Speed of Point on Rim of 50.0 g Disk with 8.00 cm Diameter

[tangibleLime]

Homework Statement

A thin, 50.0 g disk with a diameter of 8.00 cm rotates about an axis through its center with 0.190 J of kinetic energy. What is the speed of a point on the rim?

Homework Equations

$$C = \frac{1}{2}MR^2$$
$$K_{rot}=\frac{1}{2}I\omega^2$$

The Attempt at a Solution

Since the formula for kinetic rotational energy is $$K_{rot}=\frac{1}{2}I\omega^2$$, and the constant for the moment of inertia for a solid disk with the axis of rotation about it's diameter is $$C = \frac{1}{2}MR^2$$, I substituted the I in the second equation with the first equation, resulting in the following:

$$K_{rot}=\frac{1}{2}(\frac{1}{2}MR^2)\omega^2$$

Substituting the values that I was supplied with in the problem statement, I came up with this equation:

$$0.190=\frac{1}{2}(\frac{1}{2}(0.05)(0.04)^2)\omega^2$$

Solving for $$\omega$$, I ended up with $$\omega \approx \pm 97.5$$, which was determined to be incorrect.

Any help would be extremely appreciated.

 

[zachzach]

It asks for the SPEED of a point on the rim.

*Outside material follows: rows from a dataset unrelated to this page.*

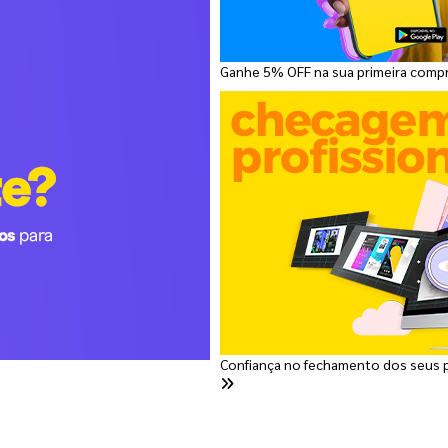
Ganhe 5% OFF na sua primeira comp
Confiança no fechamento dos seus 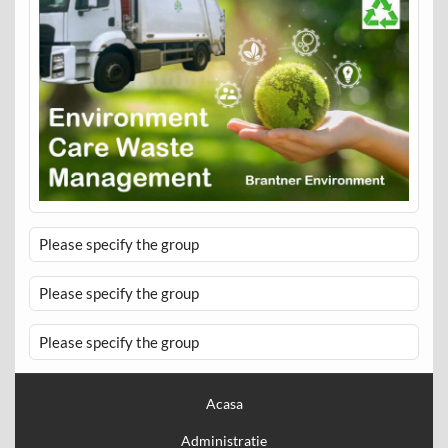
Please specify the group
Please specify the group
Please specify the group
Acasa
Administratie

It does not ask for the angular speed.

 

[tangibleLime]

I figured it was something like that, so shortly after posting the initial topic, I tried $$v=r\omega$$ as $$v=(0.04)(97.5)$$ which results in the correct answer of 3.9. Originally I received an answer that was something like 360 (I must have entered a wrong number or something into the calculator) so I ignored it. Then after you posted and backed up my thoughts, I tried again and got the correct answer. Thanks!